Originelle Misandrie im Boulevard: DIE PRESSE

Aus der PRESSE, einige Meldungen des Tages (Misandrie weiter unten!):

Pleite für Darabos: General Entacher kehrt zurück

Eine Berufungskommission hat den Absetzungs-Bescheid aufgehoben. Entacher ist ab morgen wieder als Generalstabschef im Einsatz. Davor will er “ein bisschen feiern”.

Ts, ts, was soll denn das, der Herr Minister darf seine Kritiker nicht einfach absetzen? Wo kommen wir denn da hin, wenn Politiker sich von Fachleuten kritisieren lassen müssen, ohne sich rächen zu dürfen? Wozu sind sie dann Politiker geworden, wenn man ihnen den Eros der Macht nicht gönnt?

Diesen symbolischen Sieg der Demokratie über die Autokratie feiere ich mit. Auch wenn es genauer betrachtet einer des Prinzips Rechtsstaat über das der Willkürherrschaft ist. Das Skandalöse war, daß sich der Minister nicht geniert hat, einen solchen Akt zu setzen, den jeder als Machtmißbrauch beurteilt hat. Es spricht für die Verachtung der Politiker für die Bürger, wenn er jetzt, wo wir es schwarz auf weiß haben, daß er seine Macht mißbraucht hat, nicht von seinem Posten abgezogen wird. Und für die Lethargie der Öffentlichkeit, die sich Willkürakte verschiedenster Art und jeglicher Dimension gefallen läßt, als lebten wir in der Monarchie.

Warum soll ich nicht auch einmal was fordern? Untersuchungsauschuß wegen des Verdachts auf Amtswillkür gegen Minister Darabos! Wenn nötig, unter Beobachtung internationaler Institutionen.

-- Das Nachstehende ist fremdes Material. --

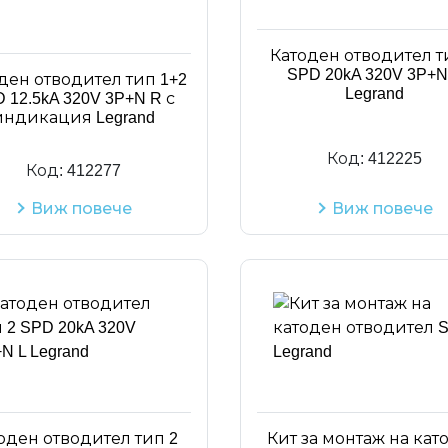
Катоден отводител т
SPD 20kA 320V 3P+N
ден отводител тип 1+2
Legrand
 12.5kA 320V 3P+N R с
индикация Legrand
Код:
412225
Код:
412277
Виж повече
Виж повече
оден отводител тип 2
Кит за монтаж на кат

Umfrage: Hälfte der Lehrer gegen Ganztagsschule

Besonders jüngere Lehrer lehnen das Konzept ab. Sie wünschen sich mehr Platz und Zeit für die Betreuung der Schüler. Die Lehrergewerkschaft kommt in der Umfrage nicht gut weg.

Ja, ja, sie spint eben, die Presse! Die korrekte Überschrift wäre: Mehrheit der Lehrer gegen die Ganztagsschule. Wenn 50% dagegen sind und 45% dafür, heißt das, 5% haben sich der Stimme dazu enthalten. So, wie es geschrieben wurde, bleibt die Anmutung, die andere Hälfte ist dafür.

Ich versteh’ die jungen Lehrer nicht, zu 60% dagegen, daß wir amerikanisch werden? Ist Amerika aus der Mode? Oder sind sie nur arbeitsscheu am Nachmittag? Vielleicht bedenken sie auch, daß das amerikanische Schulsystem massenhaft Para-Analphabetismus erzeugt. Aber wie sollen wir brave USEU-Bürger werden, wenn wir die Kinder nicht verstaatlichen wie im vorbildlichen Norden des Kontinents?

Mich haben sie leider nicht beumfragt, ich hätte für die Dritteltagsschule gestimmt. Außerdem für die Frauenquote von 40%. Maximum. In der Volksschule 30%. Auf der Universität 20%. Kindergärten waren nicht das Thema, aber ich sag’s trotzdem: keine Kindergruppe ohne Kindergärtner, gar keine, nicht eine einzige! Und kein Volksschulklassentag ohne mindestens zwei Drittel der Stunden mit einem Lehrer. Wenn man dafür die Gehälter erhöhen muß, nur zu, was immer es kostet! Alles aus dem Budget des Frauenministeriums und aus sonstigen Mitteln, die bis jetzt für Mädchen- und Frauenförderung verschwendet werden. Was noch? Das geht jetzt zuweit, so viel Arbeit will ich mir hier nicht antun. Höchstens noch das: Kein Direktorenposten in irgendeiner Schule, egal wie hoch sie ist, für Frauen! Als Prinzip hinter all dem: Die Kinder und die Jugend verdienen das Bestmögliche.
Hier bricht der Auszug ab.